Dear Blick, Felix, X-air, and WeatherCat users who remember the true meaning of Memorial day.
I've never had the opportunity to visit the battlefields of the Civil War. Perhaps my trusty wagon will give me that opportunity someday. I have spent some time in France and had the good fortune of hearing the stories of some of the World War II veterans. My Dad as a 15 year old boy served in the French resistance and was part of at least one really important operation.
Yet my Dad's stories was most poignant when he spoke about the sacrifices of World War I. For France, the greatest disaster of the war was the battle of Verdun:
http://en.wikipedia.org/wiki/Verdun#Battle_of_Verdun_.28First_World_War.29 The utterly callous Germans deliberately attacked the fortress that the France would hold on to at all costs. Verdun had fallen in the war of 1870, just 40 years earlier, and that opened the door to the surrender of Paris in that war. The German strategy was literally to "bleed France to death." As all things in World War I, the strategy didn't work and the Germans did plenty of bleeding of their own.

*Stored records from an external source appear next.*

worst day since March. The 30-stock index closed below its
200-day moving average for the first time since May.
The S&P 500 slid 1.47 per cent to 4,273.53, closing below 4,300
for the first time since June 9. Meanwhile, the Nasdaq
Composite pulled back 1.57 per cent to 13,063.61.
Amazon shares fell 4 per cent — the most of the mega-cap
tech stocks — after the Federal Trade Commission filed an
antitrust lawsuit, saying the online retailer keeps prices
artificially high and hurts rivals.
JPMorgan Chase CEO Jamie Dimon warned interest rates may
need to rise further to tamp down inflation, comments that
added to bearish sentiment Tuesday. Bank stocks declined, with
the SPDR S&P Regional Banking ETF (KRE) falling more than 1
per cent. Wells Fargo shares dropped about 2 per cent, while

My Dad must have seen Verdun's "bayonet trench" when it still looked like a line of bayonets with the troops manning them buried alive underneath:
http://www.worldwar1.com/heritage/bayonet.htmIn 1990, my uncle took me to the memorials and one was so mind boggling and yet moving at the same time. The bayonet trench is now covered and I suspect some of the bayonets had rusted away before a cover was provided. My uncle took me also to Fort Douaumont and a monument that I couldn't believe at the time - the Douaumont Ossuary:
http://en.wikipedia.org/wiki/Douaumont_OssuaryAs we approached the building, I saw what was plainly human remains - lots of them. I couldn't believe my eyes and until this day I had never checked to see how many human remains were housed in this building. According to Wikipedia, the skeletal remains over 130,000 unidentified combatants of both nations are housed in this monument. It is staggering expression of the human folly of war and the stubbornness of nations and peoples to continue a pointless struggle.
If you get a chance to visit this monument - literally, you'll never forget it.